Stored data entries:
_ _ _ _

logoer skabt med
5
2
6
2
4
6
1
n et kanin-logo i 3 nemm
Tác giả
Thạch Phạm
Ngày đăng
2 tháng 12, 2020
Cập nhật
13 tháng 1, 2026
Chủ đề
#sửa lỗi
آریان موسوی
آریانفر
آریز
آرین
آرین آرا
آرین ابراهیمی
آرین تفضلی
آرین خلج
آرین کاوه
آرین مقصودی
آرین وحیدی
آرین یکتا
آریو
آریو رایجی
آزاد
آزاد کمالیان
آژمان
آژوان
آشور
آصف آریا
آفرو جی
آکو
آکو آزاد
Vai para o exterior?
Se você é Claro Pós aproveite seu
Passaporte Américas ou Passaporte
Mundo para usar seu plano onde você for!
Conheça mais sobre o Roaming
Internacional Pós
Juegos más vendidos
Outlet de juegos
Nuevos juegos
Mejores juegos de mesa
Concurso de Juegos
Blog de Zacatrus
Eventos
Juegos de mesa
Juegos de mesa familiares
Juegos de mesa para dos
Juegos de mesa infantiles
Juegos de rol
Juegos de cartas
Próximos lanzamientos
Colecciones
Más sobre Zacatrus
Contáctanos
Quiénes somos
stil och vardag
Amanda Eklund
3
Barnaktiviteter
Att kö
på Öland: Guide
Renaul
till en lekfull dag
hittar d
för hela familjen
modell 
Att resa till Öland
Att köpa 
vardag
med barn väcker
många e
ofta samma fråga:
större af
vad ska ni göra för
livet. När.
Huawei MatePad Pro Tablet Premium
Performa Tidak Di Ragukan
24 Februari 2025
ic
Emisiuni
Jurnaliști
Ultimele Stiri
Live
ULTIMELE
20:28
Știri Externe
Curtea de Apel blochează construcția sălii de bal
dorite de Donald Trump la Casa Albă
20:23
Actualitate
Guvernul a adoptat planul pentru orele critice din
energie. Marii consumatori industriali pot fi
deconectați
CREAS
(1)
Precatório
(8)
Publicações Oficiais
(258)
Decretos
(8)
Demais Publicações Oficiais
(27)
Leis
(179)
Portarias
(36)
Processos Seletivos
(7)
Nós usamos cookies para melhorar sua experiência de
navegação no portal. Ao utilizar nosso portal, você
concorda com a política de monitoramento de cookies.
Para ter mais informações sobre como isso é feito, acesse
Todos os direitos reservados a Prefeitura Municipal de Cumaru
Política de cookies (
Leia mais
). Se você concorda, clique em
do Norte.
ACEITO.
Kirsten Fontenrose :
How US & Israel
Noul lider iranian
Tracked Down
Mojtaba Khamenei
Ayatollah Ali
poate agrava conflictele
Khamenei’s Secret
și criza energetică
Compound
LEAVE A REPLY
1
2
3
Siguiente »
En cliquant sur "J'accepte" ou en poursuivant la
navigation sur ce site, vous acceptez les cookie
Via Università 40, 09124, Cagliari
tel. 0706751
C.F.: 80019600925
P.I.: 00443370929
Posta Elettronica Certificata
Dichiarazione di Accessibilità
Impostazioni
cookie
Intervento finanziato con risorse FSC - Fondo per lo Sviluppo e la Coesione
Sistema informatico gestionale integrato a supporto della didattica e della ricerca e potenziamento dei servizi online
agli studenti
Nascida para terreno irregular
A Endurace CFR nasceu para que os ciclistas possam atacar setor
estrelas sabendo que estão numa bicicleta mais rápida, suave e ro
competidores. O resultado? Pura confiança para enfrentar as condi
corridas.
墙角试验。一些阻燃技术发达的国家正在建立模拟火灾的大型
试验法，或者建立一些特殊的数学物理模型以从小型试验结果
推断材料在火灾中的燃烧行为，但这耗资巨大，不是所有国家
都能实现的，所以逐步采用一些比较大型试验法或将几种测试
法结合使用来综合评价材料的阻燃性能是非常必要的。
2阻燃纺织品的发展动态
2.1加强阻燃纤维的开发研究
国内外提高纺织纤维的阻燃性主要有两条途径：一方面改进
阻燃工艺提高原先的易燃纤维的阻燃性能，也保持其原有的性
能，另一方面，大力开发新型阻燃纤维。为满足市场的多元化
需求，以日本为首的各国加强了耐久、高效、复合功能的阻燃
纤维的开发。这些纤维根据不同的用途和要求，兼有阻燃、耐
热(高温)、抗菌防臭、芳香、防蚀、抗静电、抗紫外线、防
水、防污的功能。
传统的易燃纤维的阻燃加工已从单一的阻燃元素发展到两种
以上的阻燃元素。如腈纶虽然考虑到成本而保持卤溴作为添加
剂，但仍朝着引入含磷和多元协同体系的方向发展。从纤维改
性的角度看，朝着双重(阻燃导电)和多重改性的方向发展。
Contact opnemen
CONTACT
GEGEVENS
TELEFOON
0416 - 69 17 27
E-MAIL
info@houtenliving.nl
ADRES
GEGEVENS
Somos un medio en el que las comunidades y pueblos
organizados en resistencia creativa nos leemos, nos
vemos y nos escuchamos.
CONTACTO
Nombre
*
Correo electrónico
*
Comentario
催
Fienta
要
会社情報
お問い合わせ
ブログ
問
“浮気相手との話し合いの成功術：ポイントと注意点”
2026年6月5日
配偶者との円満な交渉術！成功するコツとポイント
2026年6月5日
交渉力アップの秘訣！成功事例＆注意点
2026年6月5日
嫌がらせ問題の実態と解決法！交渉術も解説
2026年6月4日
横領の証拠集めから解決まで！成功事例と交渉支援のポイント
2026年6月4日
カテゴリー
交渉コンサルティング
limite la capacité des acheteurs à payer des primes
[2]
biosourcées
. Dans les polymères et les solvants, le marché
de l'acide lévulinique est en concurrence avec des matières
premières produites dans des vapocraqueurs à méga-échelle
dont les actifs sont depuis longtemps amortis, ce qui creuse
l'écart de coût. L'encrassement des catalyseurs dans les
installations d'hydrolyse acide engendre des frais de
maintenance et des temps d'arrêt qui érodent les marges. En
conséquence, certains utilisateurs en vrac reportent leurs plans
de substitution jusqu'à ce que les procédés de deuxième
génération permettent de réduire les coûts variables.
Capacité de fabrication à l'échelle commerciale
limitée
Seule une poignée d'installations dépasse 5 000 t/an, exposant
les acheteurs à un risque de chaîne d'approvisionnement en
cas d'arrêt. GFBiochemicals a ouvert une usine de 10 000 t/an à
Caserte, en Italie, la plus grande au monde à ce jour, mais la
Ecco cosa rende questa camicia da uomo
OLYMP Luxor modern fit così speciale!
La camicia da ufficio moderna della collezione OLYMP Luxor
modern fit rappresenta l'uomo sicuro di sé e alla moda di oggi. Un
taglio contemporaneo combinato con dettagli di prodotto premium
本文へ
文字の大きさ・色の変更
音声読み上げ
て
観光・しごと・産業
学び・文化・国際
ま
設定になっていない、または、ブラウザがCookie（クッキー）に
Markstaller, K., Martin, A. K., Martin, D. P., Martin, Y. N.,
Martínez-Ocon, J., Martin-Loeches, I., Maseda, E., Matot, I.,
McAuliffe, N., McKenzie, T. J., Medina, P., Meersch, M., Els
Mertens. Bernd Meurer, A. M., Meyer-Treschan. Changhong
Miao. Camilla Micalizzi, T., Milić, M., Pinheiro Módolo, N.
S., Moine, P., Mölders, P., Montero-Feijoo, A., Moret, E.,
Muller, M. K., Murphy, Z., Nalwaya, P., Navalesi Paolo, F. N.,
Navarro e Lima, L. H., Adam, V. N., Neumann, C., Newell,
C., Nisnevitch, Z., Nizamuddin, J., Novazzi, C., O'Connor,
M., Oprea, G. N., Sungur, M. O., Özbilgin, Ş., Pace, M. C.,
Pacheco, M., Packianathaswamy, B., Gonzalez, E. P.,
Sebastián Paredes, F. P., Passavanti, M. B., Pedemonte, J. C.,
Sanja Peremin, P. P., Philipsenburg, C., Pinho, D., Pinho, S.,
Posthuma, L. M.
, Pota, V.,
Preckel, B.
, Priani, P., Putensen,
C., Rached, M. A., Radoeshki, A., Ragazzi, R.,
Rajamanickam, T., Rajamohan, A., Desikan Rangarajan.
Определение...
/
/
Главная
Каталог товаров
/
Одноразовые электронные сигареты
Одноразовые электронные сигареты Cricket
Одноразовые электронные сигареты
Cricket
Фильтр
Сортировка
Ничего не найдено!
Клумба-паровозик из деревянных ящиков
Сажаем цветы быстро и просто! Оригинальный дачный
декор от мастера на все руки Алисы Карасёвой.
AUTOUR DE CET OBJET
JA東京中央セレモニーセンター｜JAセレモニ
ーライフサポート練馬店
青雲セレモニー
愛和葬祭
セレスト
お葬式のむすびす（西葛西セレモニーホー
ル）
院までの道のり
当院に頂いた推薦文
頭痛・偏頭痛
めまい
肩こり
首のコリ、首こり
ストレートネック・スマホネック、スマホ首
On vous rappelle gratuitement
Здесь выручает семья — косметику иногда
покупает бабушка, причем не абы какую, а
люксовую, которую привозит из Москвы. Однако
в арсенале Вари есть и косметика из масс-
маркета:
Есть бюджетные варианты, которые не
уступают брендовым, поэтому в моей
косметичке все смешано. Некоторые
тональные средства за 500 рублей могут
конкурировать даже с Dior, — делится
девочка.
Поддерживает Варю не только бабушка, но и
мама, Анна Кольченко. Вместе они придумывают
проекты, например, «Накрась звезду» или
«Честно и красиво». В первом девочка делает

_ _ _ _

What the exercise asks:
The lines from the top of the data above down to the line containing "En cliquant sur" are to be copied exactly; no other line should appear.

Answer for the task:
logoer skabt med
5
2
6
2
4
6
1
n et kanin-logo i 3 nemm
Tác giả
Thạch Phạm
Ngày đăng
2 tháng 12, 2020
Cập nhật
13 tháng 1, 2026
Chủ đề
#sửa lỗi
آریان موسوی
آریانفر
آریز
آرین
آرین آرا
آرین ابراهیمی
آرین تفضلی
آرین خلج
آرین کاوه
آرین مقصودی
آرین وحیدی
آرین یکتا
آریو
آریو رایجی
آزاد
آزاد کمالیان
آژمان
آژوان
آشور
آصف آریا
آفرو جی
آکو
آکو آزاد
Vai para o exterior?
Se você é Claro Pós aproveite seu
Passaporte Américas ou Passaporte
Mundo para usar seu plano onde você for!
Conheça mais sobre o Roaming
Internacional Pós
Juegos más vendidos
Outlet de juegos
Nuevos juegos
Mejores juegos de mesa
Concurso de Juegos
Blog de Zacatrus
Eventos
Juegos de mesa
Juegos de mesa familiares
Juegos de mesa para dos
Juegos de mesa infantiles
Juegos de rol
Juegos de cartas
Próximos lanzamientos
Colecciones
Más sobre Zacatrus
Contáctanos
Quiénes somos
stil och vardag
Amanda Eklund
3
Barnaktiviteter
Att kö
på Öland: Guide
Renaul
till en lekfull dag
hittar d
för hela familjen
modell 
Att resa till Öland
Att köpa 
vardag
med barn väcker
många e
ofta samma fråga:
större af
vad ska ni göra för
livet. När.
Huawei MatePad Pro Tablet Premium
Performa Tidak Di Ragukan
24 Februari 2025
ic
Emisiuni
Jurnaliști
Ultimele Stiri
Live
ULTIMELE
20:28
Știri Externe
Curtea de Apel blochează construcția sălii de bal
dorite de Donald Trump la Casa Albă
20:23
Actualitate
Guvernul a adoptat planul pentru orele critice din
energie. Marii consumatori industriali pot fi
deconectați
CREAS
(1)
Precatório
(8)
Publicações Oficiais
(258)
Decretos
(8)
Demais Publicações Oficiais
(27)
Leis
(179)
Portarias
(36)
Processos Seletivos
(7)
Nós usamos cookies para melhorar sua experiência de
navegação no portal. Ao utilizar nosso portal, você
concorda com a política de monitoramento de cookies.
Para ter mais informações sobre como isso é feito, acesse
Todos os direitos reservados a Prefeitura Municipal de Cumaru
Política de cookies (
Leia mais
). Se você concorda, clique em
do Norte.
ACEITO.
Kirsten Fontenrose :
How US & Israel
Noul lider iranian
Tracked Down
Mojtaba Khamenei
Ayatollah Ali
poate agrava conflictele
Khamenei’s Secret
și criza energetică
Compound
LEAVE A REPLY
1
2
3
Siguiente »
En cliquant sur "J'accepte" ou en poursuivant la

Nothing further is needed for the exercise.